§ EXERCISE OBJECTIVE: Somewhere below are a line with "عية تخفف عسر" and a later line with "الأعراض الهضمية وتحسين صحة الأمعاء.". Output exactly those lines and all lines between them.

§ EXTRACTED RECORDS:
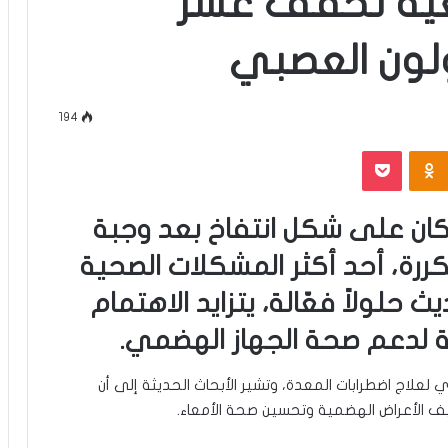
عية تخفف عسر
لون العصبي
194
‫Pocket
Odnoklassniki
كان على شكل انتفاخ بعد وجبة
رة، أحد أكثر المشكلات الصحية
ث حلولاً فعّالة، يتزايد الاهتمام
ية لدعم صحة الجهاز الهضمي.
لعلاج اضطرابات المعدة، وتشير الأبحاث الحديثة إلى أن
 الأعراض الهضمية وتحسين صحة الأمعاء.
* * *
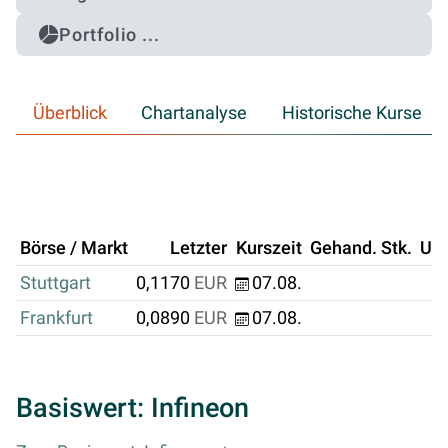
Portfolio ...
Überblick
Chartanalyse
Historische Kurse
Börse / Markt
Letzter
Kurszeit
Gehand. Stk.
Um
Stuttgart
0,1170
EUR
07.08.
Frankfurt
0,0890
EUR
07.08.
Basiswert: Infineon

§ TASK RESPONSE:
عية تخفف عسر
لون العصبي
194
‫Pocket
Odnoklassniki
كان على شكل انتفاخ بعد وجبة
رة، أحد أكثر المشكلات الصحية
ث حلولاً فعّالة، يتزايد الاهتمام
ية لدعم صحة الجهاز الهضمي.
لعلاج اضطرابات المعدة، وتشير الأبحاث الحديثة إلى أن
 الأعراض الهضمية وتحسين صحة الأمعاء.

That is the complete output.